SQS - Failure to restore unacked messages

YahelOpp commented 9 months ago

Versions:

Python 3.10
Kombu 5.3.4
Celery 5.3.6
Boto3 1.33.7

After seeing messages stuck in NotVisible state at our production queues, I've set out to verify the warm shutdown mechanism works properly. My test setup:

Simple task: sleeps for a desired amount of seconds, then retries with a countdown of 10.
Max retries: 3
Single worker, threads pool, concurrency 5

What I see happens:

A task is run
It raises the retry -> putting a new message in the queue
The message is consumed by the same worker directly (message received)
During the countdown period, the message is in NotVisible state
During the countdown period, I shutdown the worker with SIGTERM
The worker successfully starts a Warm shutdown
The worker notes that it is restoring 1 unacked message
The message stays in NotVisible state

Expected behavior: the message should move to Visible state.

A possible explanation I've found: By manually changing the code in kombu/transport/SQS.py at the _put function in the case message.get('redelivered'), adding a duplicate call to change_message_visibility - the problem seemed to go away. I've tested this against real live SQS and against Localstack. In both the problem was consistent and solved once I added the duplicate call.
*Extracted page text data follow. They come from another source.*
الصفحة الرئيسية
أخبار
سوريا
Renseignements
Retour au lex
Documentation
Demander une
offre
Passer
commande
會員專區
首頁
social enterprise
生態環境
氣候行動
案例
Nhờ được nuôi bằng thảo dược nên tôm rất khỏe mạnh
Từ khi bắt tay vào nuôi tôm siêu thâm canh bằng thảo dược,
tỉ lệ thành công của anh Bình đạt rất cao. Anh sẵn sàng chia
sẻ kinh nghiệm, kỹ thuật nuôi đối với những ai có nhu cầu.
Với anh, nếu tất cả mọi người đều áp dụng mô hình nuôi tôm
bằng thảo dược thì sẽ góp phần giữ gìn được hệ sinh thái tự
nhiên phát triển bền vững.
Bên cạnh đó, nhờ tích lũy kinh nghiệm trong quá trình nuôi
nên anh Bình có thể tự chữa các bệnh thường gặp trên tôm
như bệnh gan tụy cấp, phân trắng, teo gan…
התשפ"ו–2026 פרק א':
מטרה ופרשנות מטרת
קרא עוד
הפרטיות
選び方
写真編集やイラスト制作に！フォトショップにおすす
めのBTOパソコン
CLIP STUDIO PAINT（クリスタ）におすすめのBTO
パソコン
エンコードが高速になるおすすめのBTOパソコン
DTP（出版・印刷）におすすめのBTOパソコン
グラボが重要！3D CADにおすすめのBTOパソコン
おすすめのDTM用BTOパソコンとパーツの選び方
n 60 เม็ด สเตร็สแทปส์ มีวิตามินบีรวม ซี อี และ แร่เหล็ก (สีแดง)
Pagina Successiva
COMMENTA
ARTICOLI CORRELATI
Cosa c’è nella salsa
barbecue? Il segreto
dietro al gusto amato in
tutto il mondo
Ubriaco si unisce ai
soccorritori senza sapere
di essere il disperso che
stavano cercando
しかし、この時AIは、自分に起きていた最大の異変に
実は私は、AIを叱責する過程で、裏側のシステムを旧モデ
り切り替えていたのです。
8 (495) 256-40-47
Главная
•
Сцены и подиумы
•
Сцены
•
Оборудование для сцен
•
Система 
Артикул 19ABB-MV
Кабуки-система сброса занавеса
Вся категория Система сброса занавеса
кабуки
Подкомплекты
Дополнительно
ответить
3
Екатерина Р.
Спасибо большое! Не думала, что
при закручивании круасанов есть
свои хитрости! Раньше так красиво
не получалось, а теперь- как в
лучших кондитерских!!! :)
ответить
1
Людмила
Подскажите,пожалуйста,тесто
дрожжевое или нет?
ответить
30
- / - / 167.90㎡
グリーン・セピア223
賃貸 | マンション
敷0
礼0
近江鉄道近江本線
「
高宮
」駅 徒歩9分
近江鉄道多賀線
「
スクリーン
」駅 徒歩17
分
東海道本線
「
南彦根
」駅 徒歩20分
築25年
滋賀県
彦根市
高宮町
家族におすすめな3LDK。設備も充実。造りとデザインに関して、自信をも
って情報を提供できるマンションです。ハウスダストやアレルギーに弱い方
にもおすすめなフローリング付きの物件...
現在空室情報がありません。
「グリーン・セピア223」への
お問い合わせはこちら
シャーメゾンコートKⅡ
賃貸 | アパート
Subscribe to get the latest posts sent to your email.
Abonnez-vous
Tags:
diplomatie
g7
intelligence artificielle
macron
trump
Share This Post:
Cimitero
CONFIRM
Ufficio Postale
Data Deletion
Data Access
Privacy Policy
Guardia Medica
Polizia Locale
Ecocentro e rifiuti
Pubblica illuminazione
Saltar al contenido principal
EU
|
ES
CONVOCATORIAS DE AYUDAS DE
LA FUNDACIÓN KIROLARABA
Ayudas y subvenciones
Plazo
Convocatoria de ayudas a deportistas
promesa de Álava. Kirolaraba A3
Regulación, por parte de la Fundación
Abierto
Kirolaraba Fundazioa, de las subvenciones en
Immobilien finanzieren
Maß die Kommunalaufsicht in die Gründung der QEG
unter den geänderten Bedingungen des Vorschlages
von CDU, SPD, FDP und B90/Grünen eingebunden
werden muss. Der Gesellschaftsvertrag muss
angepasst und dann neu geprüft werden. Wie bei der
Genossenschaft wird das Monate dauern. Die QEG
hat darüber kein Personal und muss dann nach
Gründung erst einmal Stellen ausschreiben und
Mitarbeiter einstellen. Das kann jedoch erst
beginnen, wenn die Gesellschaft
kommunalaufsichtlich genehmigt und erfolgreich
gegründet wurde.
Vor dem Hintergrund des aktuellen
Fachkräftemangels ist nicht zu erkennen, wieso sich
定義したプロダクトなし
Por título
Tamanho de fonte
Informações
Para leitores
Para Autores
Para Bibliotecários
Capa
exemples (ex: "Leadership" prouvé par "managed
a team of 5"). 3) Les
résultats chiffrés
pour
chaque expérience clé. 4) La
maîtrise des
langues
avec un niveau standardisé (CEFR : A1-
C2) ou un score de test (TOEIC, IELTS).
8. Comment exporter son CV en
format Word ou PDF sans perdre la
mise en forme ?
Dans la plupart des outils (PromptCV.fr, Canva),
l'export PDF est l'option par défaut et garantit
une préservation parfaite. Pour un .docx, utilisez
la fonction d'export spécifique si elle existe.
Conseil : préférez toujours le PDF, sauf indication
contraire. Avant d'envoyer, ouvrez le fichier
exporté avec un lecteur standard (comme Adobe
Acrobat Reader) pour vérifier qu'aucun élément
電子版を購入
To sum up, the problem might be on boto3's side and not in kombu, but I'm unsure about this. I will be happy to assist and make a PR / provide a simple testing scenario.

Thanks

YahelOpp commented 9 months ago

The patch I've done that makes it work as expected is:


# Patch a fix for SQS channel
original_put = Transport.Channel._put

def patched_put(self, queue, message, **kwargs):
    original_put(self, queue, message, **kwargs)
    if message.get("redelivered"):
        q_url = self._new_queue(queue)
        c = self.sqs(queue=self.canonical_queue_name(queue))
        c.change_message_visibility(
            QueueUrl=q_url,
            ReceiptHandle=message['properties']['delivery_tag'],
            VisibilityTimeout=0
        )

Transport.Channel._put = patched_put

pbudzon commented 3 months ago

I think this is a similar issue to what we're seeing, but we see that during a cold shutdown. Our scenario is:

run celery with concurrency > 1
run a long(ish) running task
send SIGQUIT to celery while task is running
see Restoring X unacknowledged message(s) warning in the log
the message still shows as in-flight (unavailable, invisible) in the SQS

Relevant settings:

task_reject_on_worker_lost: True
task_acks_late: True
ReceiveMessageWaitTimeSeconds on the queue: 20 seconds

From my investigation it seems to be caused by a race condition that happens because of the long polling and/or multiple workers (concurrency > 1). In CloudTrail I can see that the ChangeMessageVisibility call happens correctly, but there's also another ReceiveMessage call up to 3 seconds later from the same host, which puts the message back into invisible state.

Work-arounds I've found:

Changing concurrency to 1 prevents this from happening - not really a solution for production environments.
Using short polling: polling_interval set to 0 also solves this. But that can have severe cost implications, so it's also not a viable solution.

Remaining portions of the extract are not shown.